My recent break-up, heartrendingly painful as it was, pushed me to seek solemn solace in the streets of my beloved Delhi – my feet traversing paths that they had tread on numerous occasions previously; my mind, numbed as it was with recollections and idealizations, longing for company and asylum in delicate restaurants, magnificent monuments and forgotten corners that the city graciously offers to those who pry through its hordes of unmentionable secrets. I found myself once more in the beautifully pristine, wilderness reclaimed, forgotten and secluded Mehrauli Archaeological Complex where lie scattered, amidst the considerable remnants of large settlements and massive trees with gnarled, all-encompassing branches, magnificent ruins of enormous mausoleums, mosques and step-wells pertaining to almost a millennium of construction that cannot but be nonetheless regarded as only a fraction of architectural and cultural heritage in the immensity that is the grand city’s historical existence – and yet, despite its unmistakable reputation as being one of the oldest continuously inhabited settlements within the city, the area possesses the unenviable notoriety as being a potentially unsafe, spine-chillingly haunted dark forest, redolent of death and destruction, where the trees bend closer to whisper dark secrets and even the birds too maintain a hushed unmentionable silence.
|Haunted territory - Mehrauli Archaeological Park|
I realized I hadn’t yet penned an article reflecting upon the complex’s renewed lease of life at the hands of the Archaeological Survey of India (ASI) who are exhuming the remains of structures, colossal and small, from underneath layers of earth and vegetation where they were buried for centuries since soon after the area was abandoned by the general population following the revolt of 1857 (First War of Independence/Sepoy Mutiny) and the implications that followed – in fact within the park complex, it isn’t surprising at all to come across huge chambers, buried underground in their entirety, their arches and collapsed roofs peeping through the grass and shrubbery, nor is it inconsequential to realize that here, of all places, in this distant corner of the city, ornamental British monuments (“follies”) exist next to splendid, miniaturized Mughal-era (AD 1526-1857) mausoleums, tell-tale distinctive Lodi-era (AD 1451-1526) mosques and even earlier still settlement ruins and mausoleums inspiringly dated to the Slave Dynasty reign (AD 1192-1290). I have indeed penned individualized posts about most of the major structures within the complex and here of course, they shall be interconnected along with a map depicting the presence of each of these structures, nonetheless it is the smaller, regrettably insignificant structures that I shall dwell upon here since it is these that I somehow find the most surprising and bewitching, not because of their commendable architectural and artistic features, but simply because there is such an overabundance of them that I feel astonished at the existence and requirement for so many of them – wall mosques (“qibla”) of varied dimensions and artistic ornamentation, yet retaining the overall similar structural features; rows upon rows of enclosed chambers, stables and residences; smaller mosques, many of them now encroached upon, refurbished, rebuilt and repainted to function as madrasas (Islamic seminaries) and residences for local Muslim priests and scholars; and such diminutive domed structures that I’m apprehensive of regarding as funerary structures and would have, if I was qualified enough, classified as guardhouses or some such similar functional building.
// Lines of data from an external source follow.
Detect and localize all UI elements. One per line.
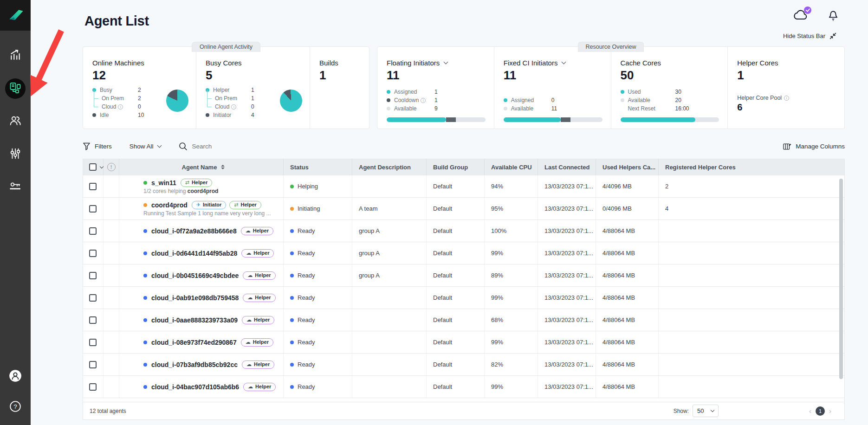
helper-cloud-badge: ☁Helper [243,271,275,280]
helper-cloud-badge: ☁Helper [241,338,273,347]
builds-block: Builds 1 [310,47,369,129]
table-row[interactable]: cloud_i-0f72a9a2e88b666e8 ☁Helper Ready … [83,219,844,242]
agent-name: cloud_i-0ab91e098db759458 [151,294,239,302]
cloud-status-button[interactable] [793,9,809,22]
online-agent-activity-panel: Online Agent Activity Online Machines 12… [83,46,369,129]
last-connected: 13/03/2023 07:1... [538,376,596,398]
table-row[interactable]: coord4prod ✈Initiator⇄Helper Running Tes… [83,197,844,219]
legend-cloud: Cloudi 0 [206,103,271,111]
used-helpers: 4/88064 MB [596,242,659,264]
row-checkbox[interactable] [89,383,97,391]
row-checkbox[interactable] [89,227,97,235]
agent-dot [143,274,147,277]
available-cpu: 94% [485,175,538,197]
info-icon: i [231,104,236,109]
helper-cloud-icon: ☁ [246,250,251,256]
build-group: Default [427,309,485,331]
table-row[interactable]: cloud_i-08e973f74ed290867 ☁Helper Ready … [83,331,844,353]
registered-helper-cores [659,376,844,398]
current-page-button[interactable]: 1 [816,406,825,416]
row-checkbox[interactable] [89,316,97,324]
resource-overview-panel: Resource Overview Floating Initiators 11… [377,46,845,129]
last-connected: 13/03/2023 07:1... [538,264,596,286]
app-logo[interactable] [0,0,31,31]
table-row[interactable]: cloud_i-0d6441d144f95ab28 ☁Helper Ready … [83,242,844,264]
cache-progress-bar [621,117,719,122]
partial-row [83,398,844,402]
table-row[interactable]: cloud_i-0ab91e098db759458 ☁Helper Ready … [83,286,844,309]
show-all-dropdown[interactable]: Show All [130,143,161,150]
helper-badge: ⇄Helper [181,179,212,187]
select-all-checkbox[interactable] [89,163,97,171]
row-checkbox[interactable] [89,272,97,279]
row-checkbox[interactable] [89,339,97,346]
fixed-legend: Assigned0 Available11 [504,96,571,113]
legend-initiator: Initiator 4 [206,111,271,119]
helper-core-pool-label: Helper Core Pool [737,95,782,101]
helper-cloud-icon: ☁ [247,272,253,278]
builds-label: Builds [319,59,361,67]
row-checkbox[interactable] [89,205,97,212]
sidebar-item-agents[interactable] [5,78,26,99]
helper-badge: ⇄Helper [229,201,261,209]
column-header-agent-name: Agent Name [182,164,217,171]
initiator-badge: ✈Initiator [192,201,227,209]
sidebar-item-dashboard[interactable] [5,45,26,66]
search-input[interactable] [191,142,256,150]
filters-button[interactable]: Filters [83,142,112,150]
logo-icon [6,6,25,25]
helper-cloud-badge: ☁Helper [243,294,275,302]
used-helpers: 4/88064 MB [596,354,659,375]
agent-dot [143,363,147,367]
sort-icon[interactable] [221,165,225,169]
fixed-ci-initiators-block: Fixed CI Initiators 11 Assigned0 Availab… [494,47,611,129]
row-checkbox[interactable] [89,361,97,368]
bell-icon [827,8,839,21]
helper-cloud-icon: ☁ [246,361,252,367]
agent-subtitle: 1/2 cores helping coord4prod [143,188,218,194]
agent-badges: ⇄Helper [181,179,212,187]
status-label: Ready [298,339,315,346]
build-group: Default [427,376,485,398]
registered-helper-cores [659,264,844,286]
page-size-select[interactable]: 50 [693,405,719,417]
busy-cores-value: 5 [206,68,301,83]
table-row[interactable]: cloud_i-0b0451669c49cbdee ☁Helper Ready … [83,264,844,286]
select-menu-chevron-icon[interactable] [100,164,104,168]
cache-cores-value: 50 [621,68,719,83]
row-checkbox[interactable] [89,250,97,257]
agent-dot [143,341,147,344]
status-label: Ready [298,294,315,301]
agent-name: cloud_i-0f72a9a2e88b666e8 [151,227,237,235]
sidebar-item-users[interactable] [5,111,26,132]
next-page-button[interactable]: › [829,407,831,415]
registered-helper-cores [659,287,844,309]
table-row[interactable]: s_win11 ⇄Helper 1/2 cores helping coord4… [83,175,844,197]
table-row[interactable]: cloud_i-04bac907d105ab6b6 ☁Helper Ready … [83,375,844,398]
row-checkbox[interactable] [89,294,97,302]
sidebar-item-license[interactable] [5,177,26,198]
sidebar-item-profile[interactable] [5,367,26,387]
sidebar-item-help[interactable]: ? [5,397,26,418]
chevron-down-icon[interactable] [444,60,448,64]
used-helpers: 4/4096 MB [596,175,659,197]
registered-helper-cores [659,331,844,353]
hide-status-bar-button[interactable]: Hide Status Bar [783,32,836,39]
agent-name: cloud_i-04bac907d105ab6b6 [151,383,239,391]
table-row[interactable]: cloud_i-07b3af9db85cb92cc ☁Helper Ready … [83,353,844,375]
notifications-button[interactable] [827,8,839,23]
vertical-scrollbar-thumb[interactable] [839,179,843,379]
helper-cloud-badge: ☁Helper [241,249,274,258]
table-row[interactable]: cloud_i-0aae8883239733a09 ☁Helper Ready … [83,309,844,331]
manage-columns-button[interactable]: Manage Columns [783,142,845,150]
available-cpu: 89% [485,264,538,286]
row-checkbox[interactable] [89,183,97,190]
chevron-down-icon[interactable] [562,60,566,64]
agent-name: cloud_i-0d6441d144f95ab28 [151,250,237,257]
helper-cores-value: 1 [737,68,836,83]
sidebar-item-settings[interactable] [5,144,26,165]
agent-badges: ☁Helper [243,271,275,280]
agent-badges: ☁Helper [242,361,274,369]
prev-page-button[interactable]: ‹ [809,407,811,415]
search-box[interactable] [179,142,256,150]
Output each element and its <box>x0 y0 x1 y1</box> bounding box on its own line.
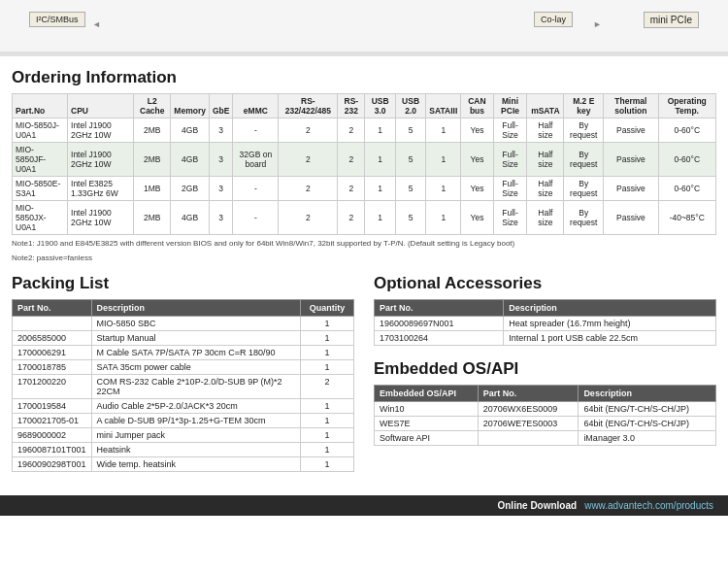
emb-col-os: Embedded OS/API <box>375 386 479 402</box>
embedded-row: Software APIiManager 3.0 <box>375 431 716 446</box>
packing-col-partno: Part No. <box>13 300 92 317</box>
col-m2: M.2 E key <box>564 94 604 118</box>
col-usb20: USB 2.0 <box>395 94 425 118</box>
accessories-row: 1703100264Internal 1 port USB cable 22.5… <box>375 331 716 346</box>
col-memory: Memory <box>171 94 210 118</box>
packing-col-desc: Description <box>91 300 300 317</box>
packing-row: MIO-5850 SBC1 <box>13 317 354 331</box>
col-gbe: GbE <box>209 94 232 118</box>
packing-col-qty: Quantity <box>301 300 354 317</box>
embedded-row: Win1020706WX6ES000964bit (ENG/T-CH/S-CH/… <box>375 402 716 417</box>
packing-row: 1700021705-01A cable D-SUB 9P/1*3p-1.25+… <box>13 414 354 428</box>
col-thermal: Thermal solution <box>604 94 658 118</box>
co-lay-box: Co-lay <box>534 12 573 27</box>
footer-url: www.advantech.com/products <box>584 500 713 511</box>
footer: Online Download www.advantech.com/produc… <box>0 495 728 516</box>
packing-row: 1960090298T001Wide temp. heatsink1 <box>13 457 354 472</box>
packing-row: 1960087101T001Heatsink1 <box>13 443 354 457</box>
emb-col-partno: Part No. <box>478 386 579 402</box>
emb-col-desc: Description <box>579 386 716 402</box>
col-usb30: USB 3.0 <box>365 94 395 118</box>
two-column-section: Packing List Part No. Description Quanti… <box>12 270 716 478</box>
col-minipcie: Mini PCIe <box>493 94 527 118</box>
footer-label: Online Download <box>497 500 577 511</box>
packing-row: 1700018785SATA 35cm power cable1 <box>13 360 354 375</box>
ordering-info-title: Ordering Information <box>12 68 716 87</box>
packing-row: 1701200220COM RS-232 Cable 2*10P-2.0/D-S… <box>13 375 354 399</box>
packing-row: 1700019584Audio Cable 2*5P-2.0/JACK*3 20… <box>13 399 354 414</box>
col-rs232: RS-232 <box>338 94 365 118</box>
main-content: Ordering Information Part.No CPU L2 Cach… <box>0 56 728 486</box>
col-partno: Part.No <box>13 94 68 118</box>
note2: Note2: passive=fanless <box>12 253 716 262</box>
ordering-row: MIO-5850J-U0A1Intel J1900 2GHz 10W2MB4GB… <box>13 118 716 143</box>
col-cpu: CPU <box>68 94 134 118</box>
accessories-table: Part No. Description 19600089697N001Heat… <box>374 299 716 346</box>
embedded-row: WES7E20706WE7ES000364bit (ENG/T-CH/S-CH/… <box>375 417 716 431</box>
embedded-table: Embedded OS/API Part No. Description Win… <box>374 385 716 446</box>
packing-table: Part No. Description Quantity MIO-5850 S… <box>12 299 354 472</box>
col-rs422: RS-232/422/485 <box>279 94 338 118</box>
mini-pcie-box: mini PCIe <box>644 12 699 28</box>
packing-list-section: Packing List Part No. Description Quanti… <box>12 270 354 478</box>
packing-list-title: Packing List <box>12 274 354 293</box>
accessories-row: 19600089697N001Heat spreader (16.7mm hei… <box>375 317 716 331</box>
acc-col-partno: Part No. <box>375 300 504 317</box>
packing-row: 2006585000Startup Manual1 <box>13 331 354 346</box>
ordering-row: MIO-5850JX-U0A1Intel J1900 2GHz 10W2MB4G… <box>13 201 716 235</box>
col-emmc: eMMC <box>233 94 279 118</box>
ordering-row: MIO-5850JF-U0A1Intel J1900 2GHz 10W2MB4G… <box>13 143 716 177</box>
col-can: CAN bus <box>461 94 493 118</box>
packing-row: 9689000002mini Jumper pack1 <box>13 428 354 443</box>
diagram-area: I²C/SMBus ◄ Co-lay mini PCIe ► <box>0 0 728 53</box>
right-column: Optional Accessories Part No. Descriptio… <box>374 270 716 478</box>
i2c-smbus-box: I²C/SMBus <box>29 12 85 27</box>
packing-row: 1700006291M Cable SATA 7P/SATA 7P 30cm C… <box>13 346 354 360</box>
ordering-table: Part.No CPU L2 Cache Memory GbE eMMC RS-… <box>12 93 716 235</box>
acc-col-desc: Description <box>504 300 716 317</box>
col-l2: L2 Cache <box>134 94 171 118</box>
embedded-os-title: Embedded OS/API <box>374 359 716 379</box>
accessories-title: Optional Accessories <box>374 274 716 293</box>
ordering-row: MIO-5850E-S3A1Intel E3825 1.33GHz 6W1MB2… <box>13 177 716 201</box>
col-temp: Operating Temp. <box>658 94 715 118</box>
col-sata: SATAIII <box>426 94 461 118</box>
diagram-arrow2: ► <box>593 19 602 29</box>
diagram-arrow: ◄ <box>92 19 101 29</box>
note1: Note1: J1900 and E845/E3825 with differe… <box>12 239 716 248</box>
col-msata: mSATA <box>527 94 564 118</box>
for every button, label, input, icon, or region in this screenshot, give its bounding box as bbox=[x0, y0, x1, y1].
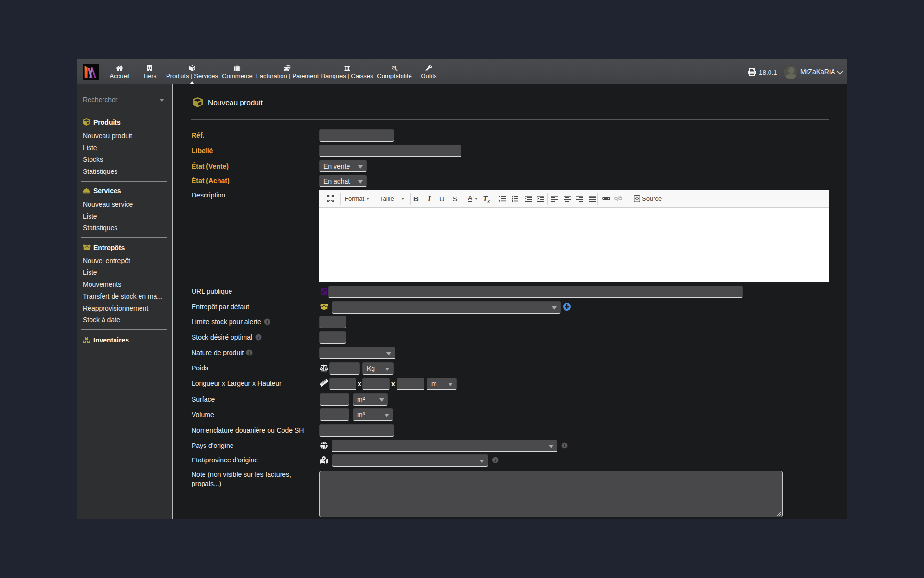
svg-text:$: $ bbox=[393, 66, 395, 69]
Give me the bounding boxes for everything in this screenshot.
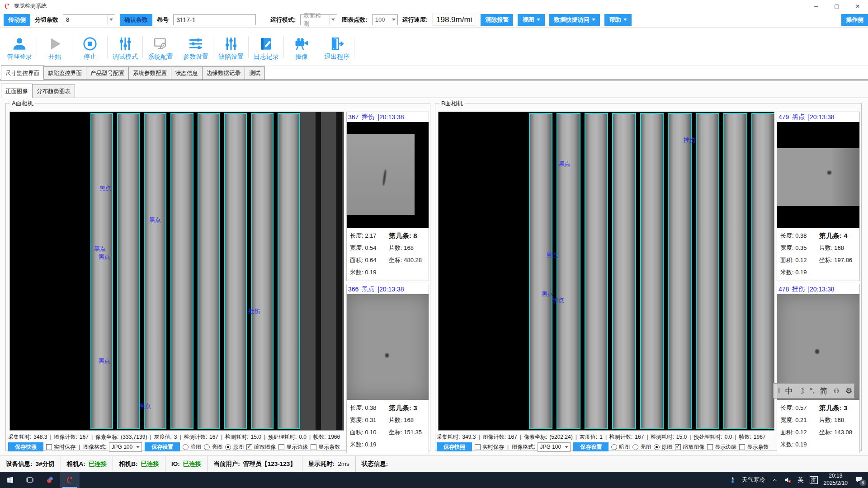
zoom-image-option[interactable]: 缩放图像 [246,443,276,451]
original-image-option[interactable]: 原图 [654,443,672,451]
maximize-button[interactable]: ▢ [826,0,847,12]
sub-tab-1[interactable]: 正面图像 [1,84,33,98]
defect-coordinate: 坐标: 197.86 [819,256,859,268]
bright-image-option[interactable]: 亮图 [204,443,222,451]
defect-entry[interactable]: 366 黑点 |20:13:38 长度: 0.38 第几条: 3 宽度: 0.3… [346,284,429,453]
tool-exit-door[interactable]: 退出程序 [319,30,354,63]
show-edge-option[interactable]: 显示边缘 [278,443,308,451]
confirm-count-button[interactable]: 确认条数 [120,14,152,26]
tool-video-camera[interactable]: 摄像 [284,30,319,63]
ime-mode-button[interactable]: 中 [785,386,793,396]
tool-stop[interactable]: 停止 [72,30,108,63]
tool-system-monitor[interactable]: 系统配置 [143,30,178,63]
ime-settings-gear-icon[interactable]: ⚙ [845,386,852,396]
film-strip [751,113,775,429]
dark-image-option[interactable]: 暗图 [611,443,630,451]
defect-pieces: 片数: 168 [819,416,859,428]
bright-image-option[interactable]: 亮图 [632,443,651,451]
realtime-save-option[interactable]: 实时保存 [475,443,504,451]
speaker-muted-icon[interactable] [784,476,792,484]
defect-entry[interactable]: 367 挫伤 |20:13:38 长度: 2.17 第几条: 8 宽度: 0.5… [346,112,429,281]
menu-arrow-icon [592,19,595,21]
param-sliders-icon [188,33,203,52]
defect-meters: 米数: 0.19 [350,441,389,453]
save-snapshot-button[interactable]: 保存快照 [8,442,43,451]
main-tab-4[interactable]: 系统参数配置 [128,66,171,80]
main-tab-6[interactable]: 边缘数据记录 [202,66,245,80]
tool-defect-sliders[interactable]: 缺陷设置 [213,30,249,63]
save-snapshot-button[interactable]: 保存快照 [437,442,472,451]
tool-user[interactable]: 管理登录 [2,30,37,63]
save-settings-button[interactable]: 保存设置 [573,442,609,451]
taskbar-app-icon-1[interactable] [40,472,60,488]
clear-alarm-button[interactable]: 清除报警 [481,14,513,26]
status-label: 采集耗时: [437,433,460,441]
show-edge-option[interactable]: 显示边缘 [707,443,736,451]
weather-text[interactable]: 天气寒冷 [742,476,765,484]
ime-grip-handle[interactable]: ‖ [778,387,780,394]
status-label: 检测计数: [609,433,632,441]
show-count-option[interactable]: 显示条数 [739,443,769,451]
io-connected: 已连接 [183,460,202,468]
icon-toolbar: 管理登录开始停止调试模式系统配置参数设置缺陷设置日志记录摄像退出程序 [0,28,868,66]
minimize-button[interactable]: ─ [806,0,826,12]
defect-details: 长度: 0.38 第几条: 4 宽度: 0.35 片数: 168 面积: 0.1… [777,228,859,281]
realtime-save-option[interactable]: 实时保存 [46,443,75,451]
save-settings-button[interactable]: 保存设置 [145,442,180,451]
defect-entry[interactable]: 479 黑点 |20:13:38 长度: 0.38 第几条: 4 宽度: 0.3… [777,112,860,281]
image-format-select[interactable]: JPG 100 [538,442,571,452]
defect-overlay-label: 黑点 [94,245,106,253]
main-tab-2[interactable]: 缺陷监控界面 [43,66,86,80]
ime-pinyin-indicator[interactable]: 拼 [810,476,818,484]
drive-side-button[interactable]: 传动侧 [4,14,30,26]
dark-image-option[interactable]: 暗图 [183,443,201,451]
panel-b-title: B面相机 [439,99,465,108]
io-status-cell: IO: 已连接 [165,456,208,472]
defect-area: 面积: 0.10 [350,428,389,441]
slit-count-select[interactable]: 8 [63,14,115,25]
camera-a-status-cell: 相机A: 已连接 [61,456,113,472]
taskbar-clock[interactable]: 20:13 2025/2/10 [824,473,848,487]
close-button[interactable]: ✕ [847,0,868,12]
tool-play[interactable]: 开始 [37,30,72,63]
ime-charset-button[interactable]: 简 [820,386,828,396]
ime-fullwidth-moon-icon[interactable]: ☽ [798,386,805,396]
defect-area: 面积: 0.12 [780,256,819,268]
tool-debug-sliders[interactable]: 调试模式 [108,30,143,63]
main-tab-1[interactable]: 尺寸监控界面 [1,66,44,80]
main-tab-bar: 尺寸监控界面缺陷监控界面产品型号配置系统参数配置状态信息边缘数据记录测试 [0,66,868,80]
original-image-option[interactable]: 原图 [225,443,244,451]
view-menu-button[interactable]: 视图 [518,14,545,26]
data-access-menu-button[interactable]: 数据快捷访问 [549,14,600,26]
help-menu-button[interactable]: 帮助 [604,14,632,26]
menu-arrow-icon [623,19,627,21]
main-tab-3[interactable]: 产品型号配置 [86,66,129,80]
film-strip [144,113,166,429]
operator-side-button[interactable]: 操作侧 [841,14,868,26]
sub-tab-2[interactable]: 分布趋势图表 [32,84,75,98]
main-tab-7[interactable]: 测试 [245,66,265,80]
taskbar-app-icon-inspection[interactable] [60,472,80,488]
language-indicator[interactable]: 英 [798,476,804,484]
image-format-select[interactable]: JPG 100 [109,442,142,452]
defect-overlay-label: 黑点 [139,402,151,410]
chart-points-select[interactable]: 100 [372,14,398,25]
action-center-button[interactable]: 6 [854,474,864,485]
ime-punctuation-button[interactable]: °, [810,386,815,395]
window-title: 视觉检测系统 [14,2,47,10]
zoom-image-option[interactable]: 缩放图像 [675,443,704,451]
tool-log-book[interactable]: 日志记录 [249,30,284,63]
start-button[interactable] [0,472,20,488]
ime-emoji-icon[interactable]: ☺ [833,386,840,395]
main-tab-5[interactable]: 状态信息 [171,66,203,80]
defect-entry[interactable]: 478 挫伤 |20:13:38 长度: 0.57 第几条: 3 宽度: 0.2… [777,284,860,453]
film-strip [529,113,552,429]
tool-param-sliders[interactable]: 参数设置 [178,30,213,63]
tray-chevron-icon[interactable] [771,477,778,483]
run-mode-select[interactable]: 双面检测 [300,14,337,25]
roll-number-input[interactable]: 3117-1 [173,14,256,25]
task-view-button[interactable] [20,472,40,488]
status-label: 预处理耗时: [693,433,722,441]
show-count-option[interactable]: 显示条数 [311,443,340,451]
system-monitor-icon [152,33,169,52]
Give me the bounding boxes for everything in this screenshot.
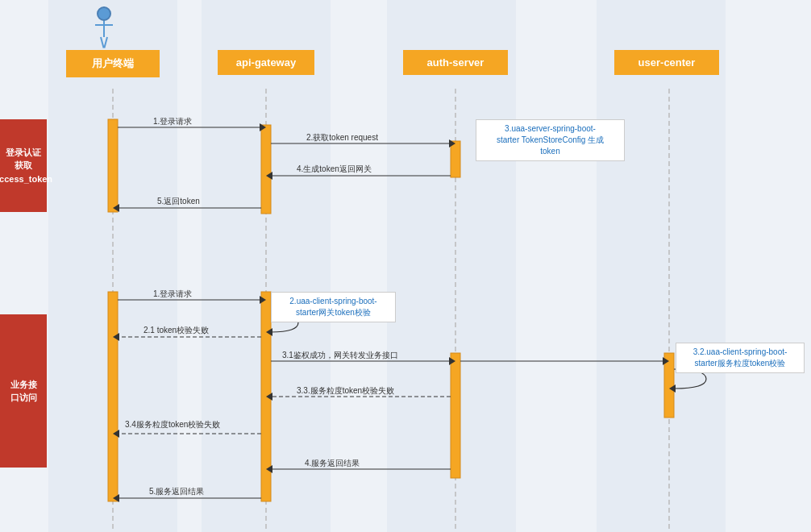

|Fragments of an eventful history|
It is said that the region was crisscrossed by trade routes that connected Delhi to central Asia and beyond and thus was frequented by caravans consisting of camels, horses and pack mules laden with aromatic spices, luxurious silks, precious jewels and royal gifts; mendicants and learned dervishes, their thirst for knowledge and religious mysticism unquenched and their pursuance of the same drawing them to the erudite sages and masters of Indian peninsula; regal messengers and couriers with their secretive messages and exclusive gifts and mementoes. It was here that Sultan Ghiyasuddin Bahauddin Balban (ruled AD 1266-86) decided to commission a beautiful, sober mausoleum for his deceased son Muhammad “Khan Shahid” and where he himself was laid to eternal rest in a grand and architecturally prominent tomb after he mournfully expired bereaving the latter’s demise (refer Pixelated Memories - Khan Shahid's Tomb and Pixelated Memories - Balban's Tomb). The establishment of a small rural settlement adjacent the trade route prompted the renowned Sufi mystic Sheikh Fazlullah Jalaluddin Khan “Jamali” Kamboh Dehlavi to establish his monastery here and construct the massive mosque complex (and later his artistically remarkable mausoleum), still thoroughly famed as Jamali-Kamali and presently the epitome of architectural heritage within the park where, seated upon an expansive incline, it prominently occupies the position of honor as the single outstanding monument which architecturally and artistically inspired nearly all the lavish mosque complexes that chronologically followed it (refer Pixelated Memories - Jamali Kamali Complex). I generally make it a point to enter the park complex through a small obscure opening in the periphery wall slightly offset from the intersection of the arterial, perennially crowded Mehrauli-Badarpur and Mahipalpur-Gurgaon roads at Lado Serai since the path quickly takes one past these two major set of ruins (two motorable entrances also exist – the first adjacent the renowned Qutb complex (refer Pixelated Memories - Qutb Complex) and the other on the other side of Balban’s tomb projecting from the Mahipalpur-Gurgaon highway).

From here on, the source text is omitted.